Malthus may have been right after all, though two centuries early and a crank. Mankind is outrunning its food supplies. Hunger – if not yet famine – is a looming danger for a long list of countries that are both poor and heavily reliant on farm imports, according to the Food Outlook of the UN Food and Agriculture Organisation (FAO).

The farm crunch has been creeping up on the world for 20 years. Food output has risen at 1.3pc a year: the number of mouths at 1.35pc.

What has abruptly changed is the twin revolution of biofuel politics and Asia’s switch to an animal-protein diet. Together, they have shattered the fragile equilibrium.

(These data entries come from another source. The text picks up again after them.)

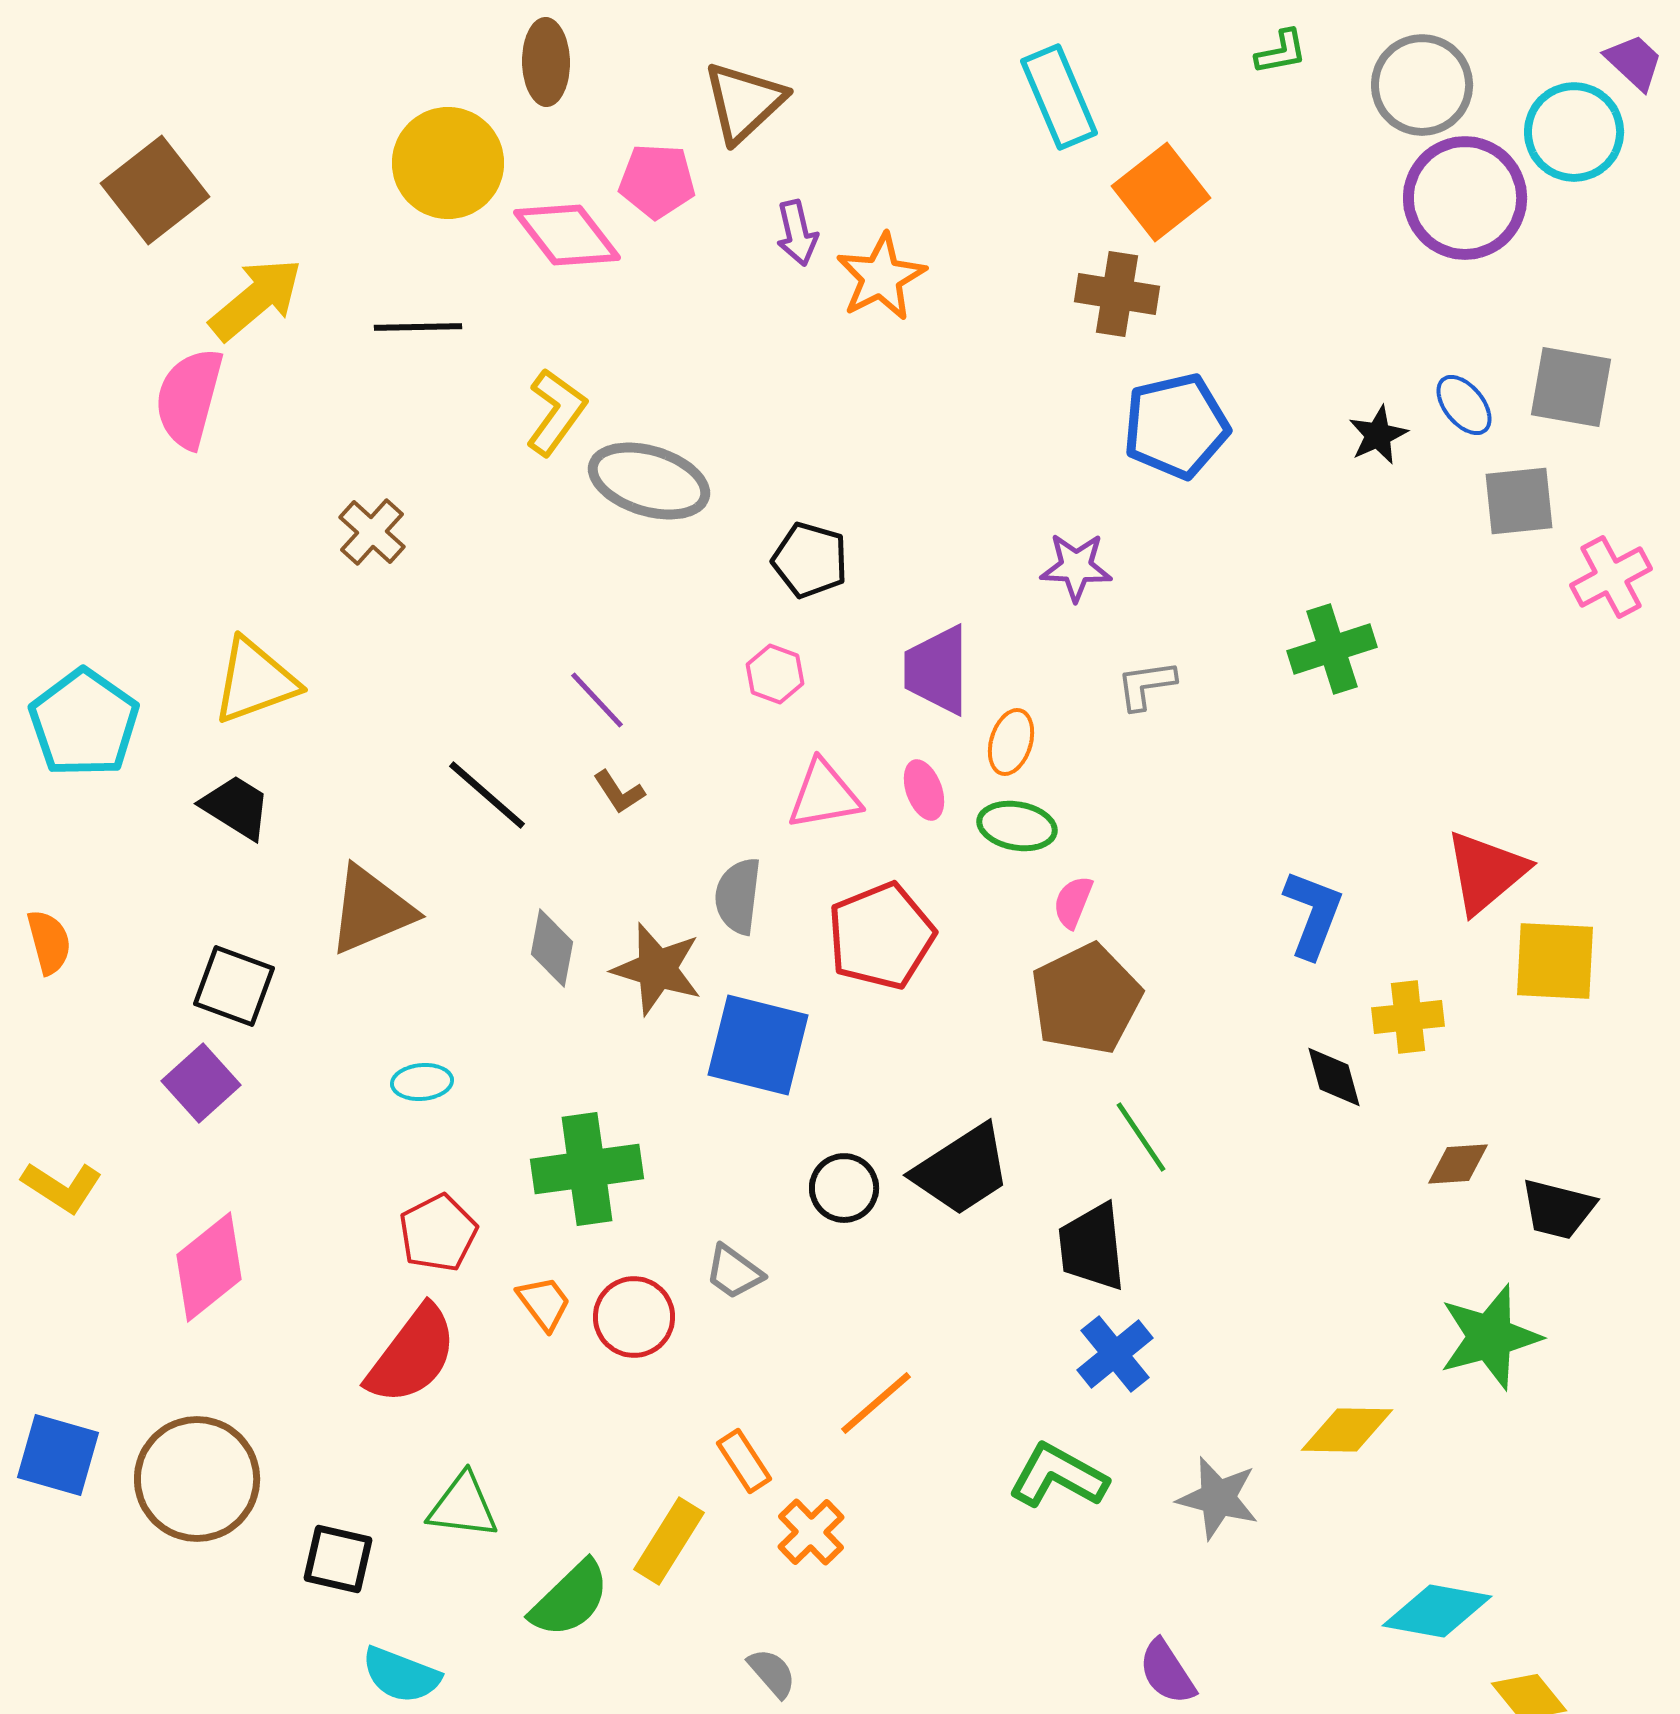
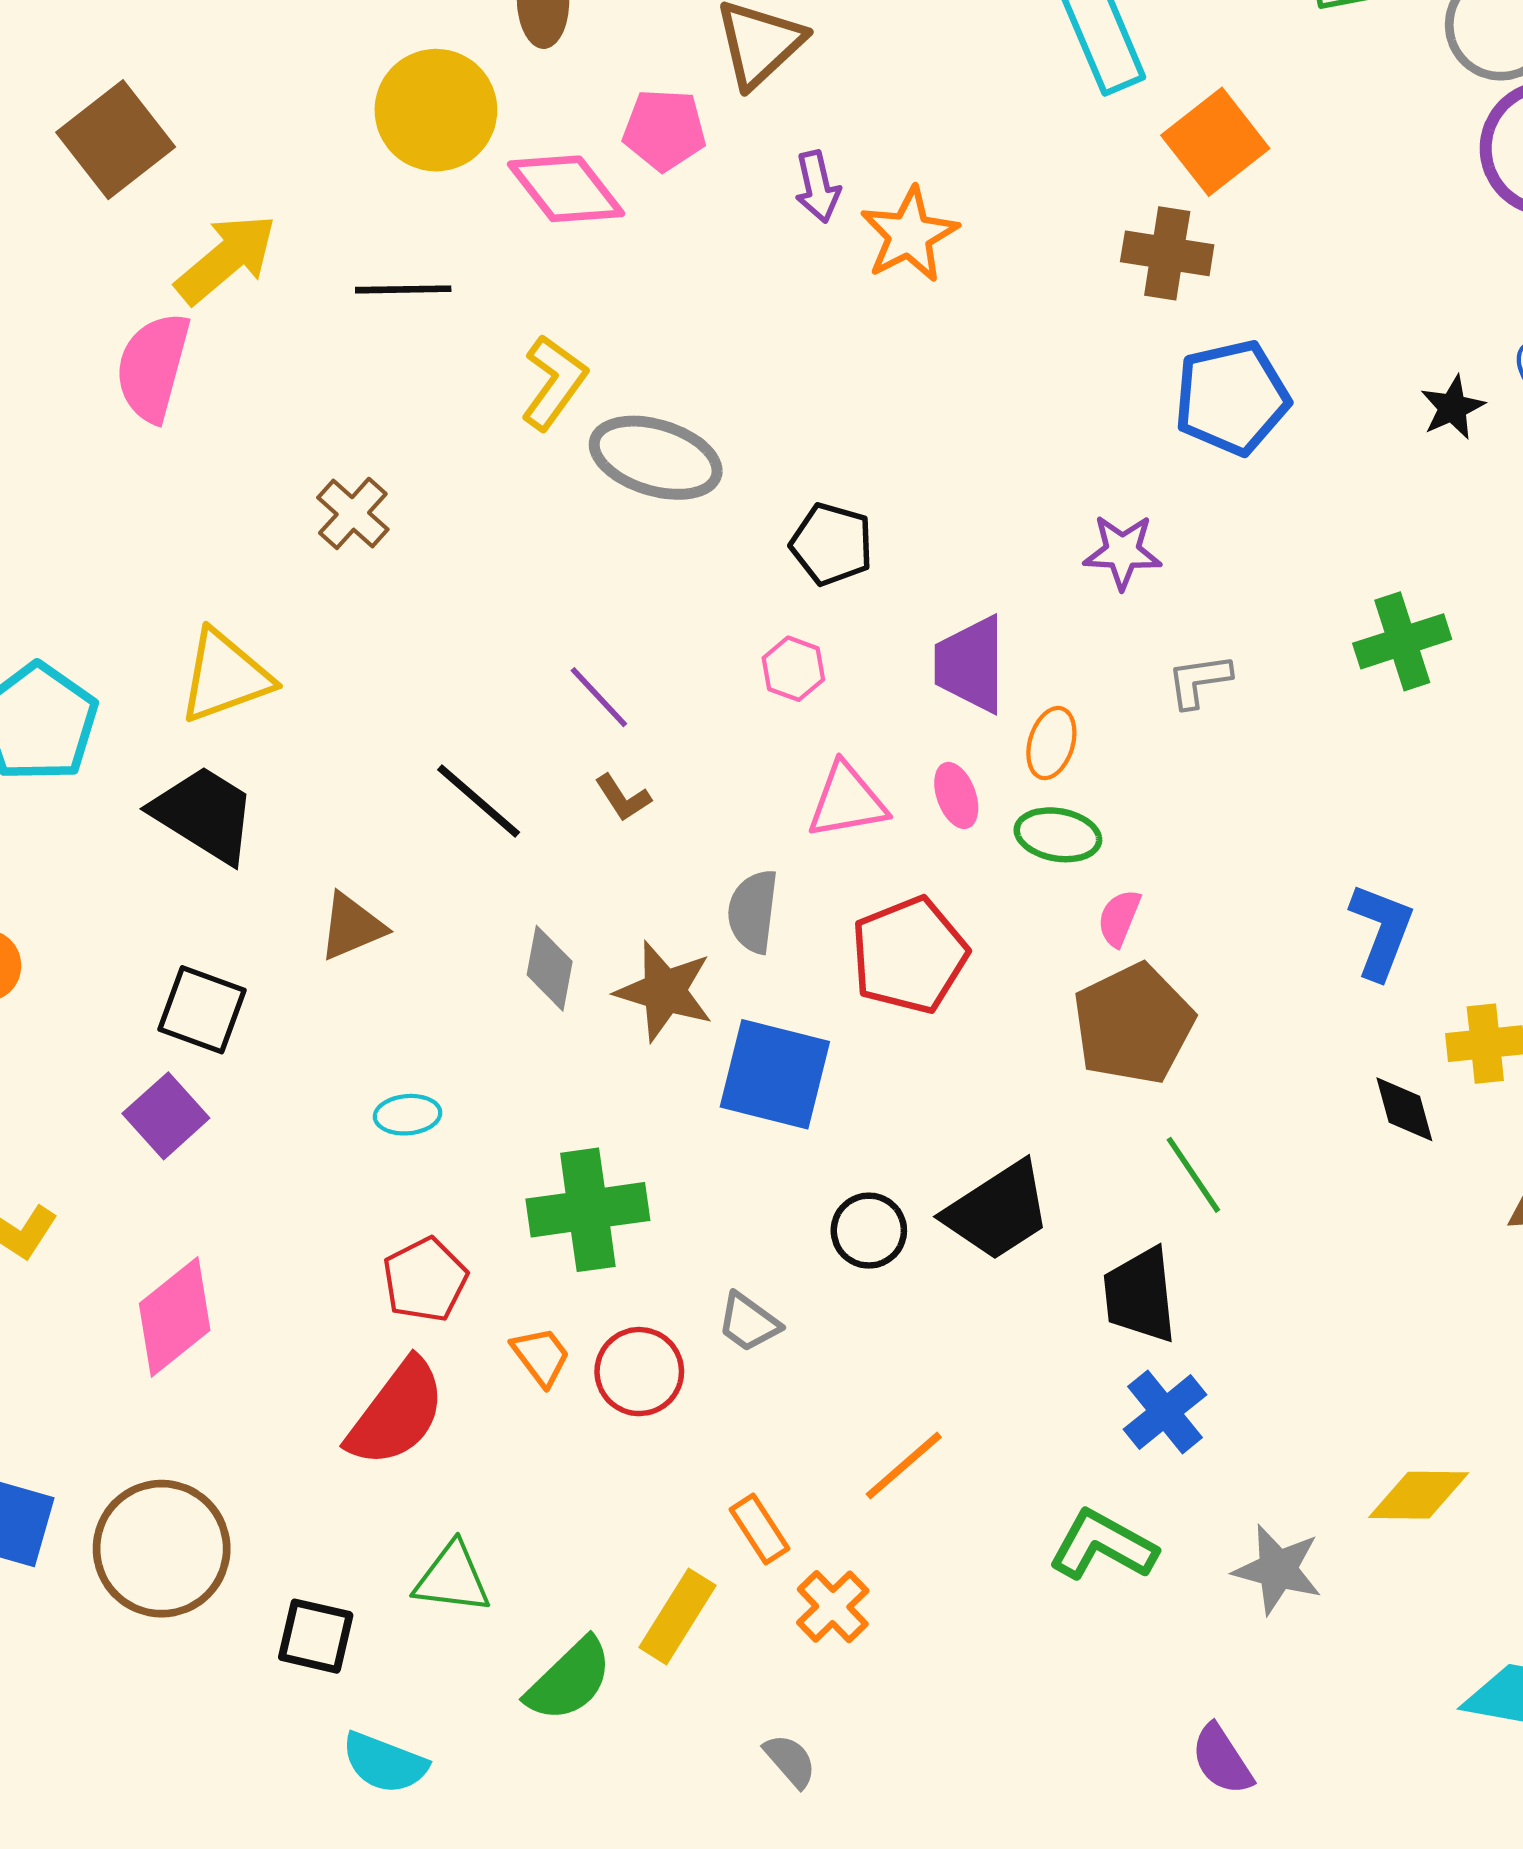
black trapezoid: (236, 807) -> (204, 814), size x1.4
brown triangle: (371, 910) -> (352, 927), size x0.7

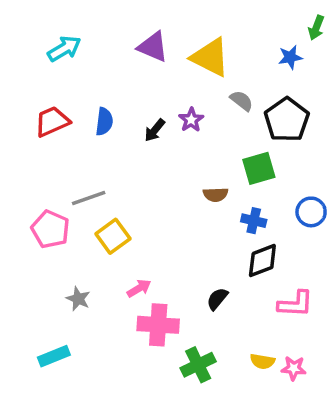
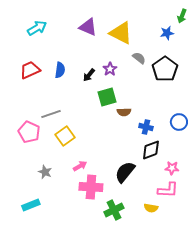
green square: (259, 168) -> (107, 97), moved
black semicircle: (217, 299) -> (125, 172), size x1.6
pink L-shape: (295, 304) -> (168, 190), moved
pink star: (294, 368) -> (172, 168), moved

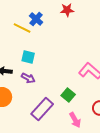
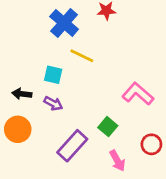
blue cross: (36, 19) -> (64, 23), size x1.5
yellow line: (22, 28) -> (82, 56), moved

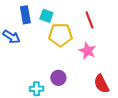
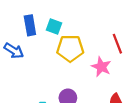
red line: (89, 20) -> (117, 44), moved

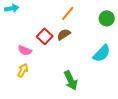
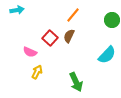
brown semicircle: (64, 34) -> (69, 36), turned -32
yellow arrow: (23, 70) -> (37, 72), moved

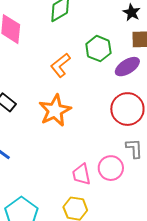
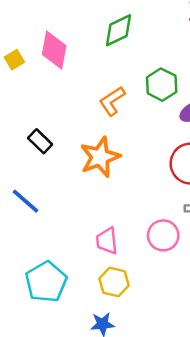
pink trapezoid: (81, 174) -> (107, 241), moved

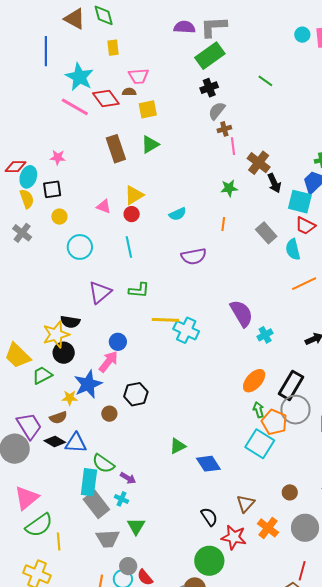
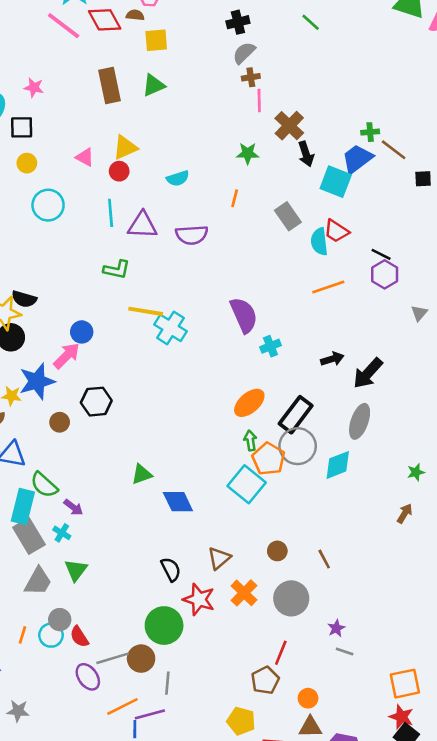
red trapezoid: (305, 226) -> (336, 231), moved
purple triangle: (100, 292) -> (143, 225), moved, turned 35
gray trapezoid: (108, 539) -> (38, 581), turned -65

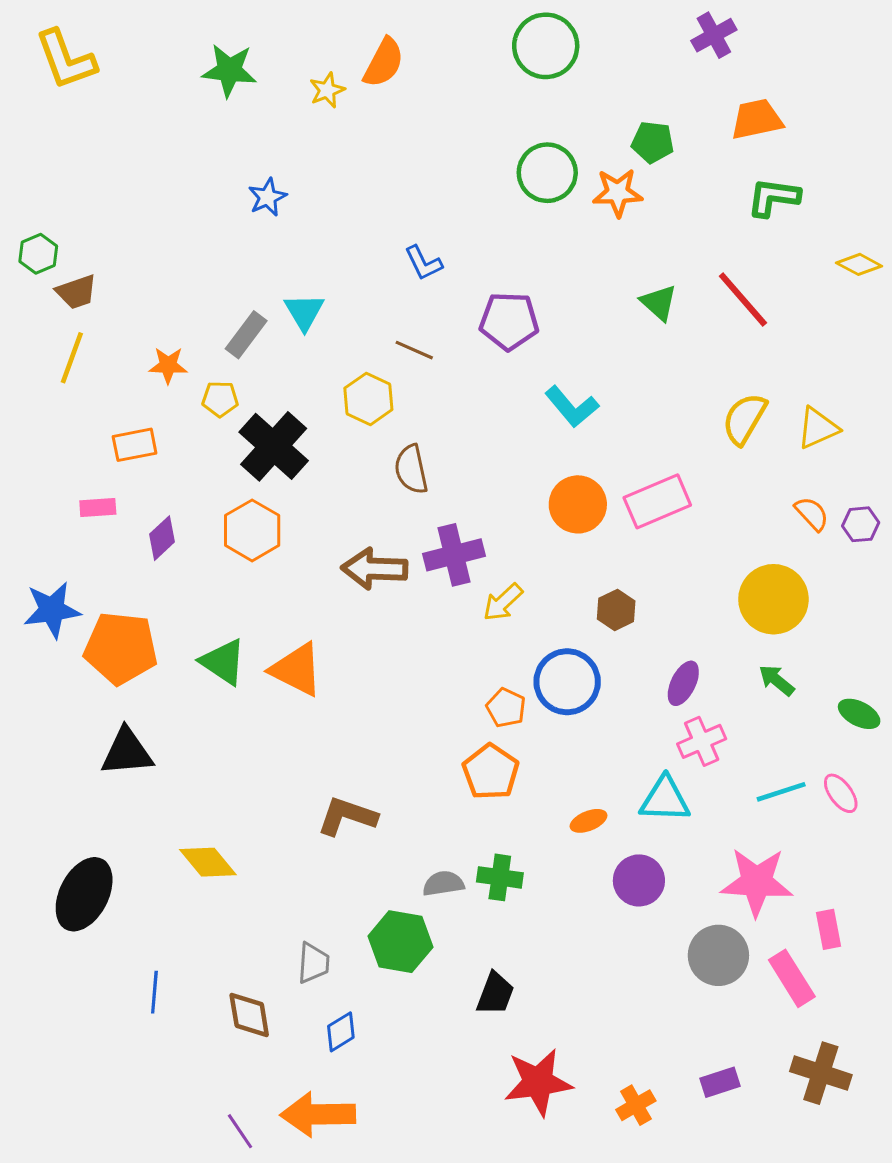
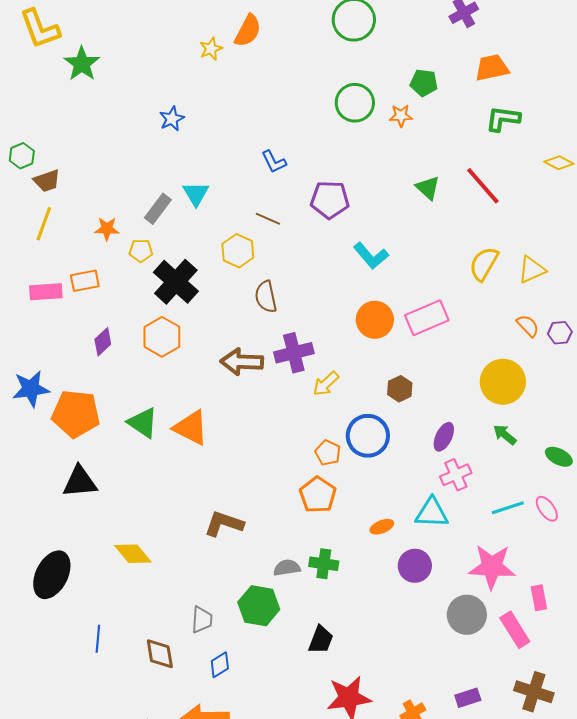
green star: (229, 70) -> (82, 64), moved, turned 30
orange star: (618, 193) -> (401, 116), size x0.7
pink rectangle: (98, 508) -> (46, 292), moved, size x1.4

The world’s grocery bill has jumped 21pc this year to $745bn (£355bn), hence the food riots ripping through West Africa, Morocco, Yemen, Bengal, and Indonesia.

Three people were killed this month in China at a cooking oil stampede in Chongqing. Mexico has imposed a ceiling on corn prices to quell a tortilla revolt.

Russia has re-imposed a Soviet price freeze on bread, eggs, cheese, milk, sugar, and vegetable oil until January. Russian bread prices have doubled this year. Global wheat prices have surged from $375 a bushel to $826 since mid-2006.

The FAO says the food spike has a different feel from earlier cycles. “What distinguishes the current state of agricultural markets is the concurrence of the hike in world prices of, not just a selected few, but of nearly all, major food and feed commodities,” it said.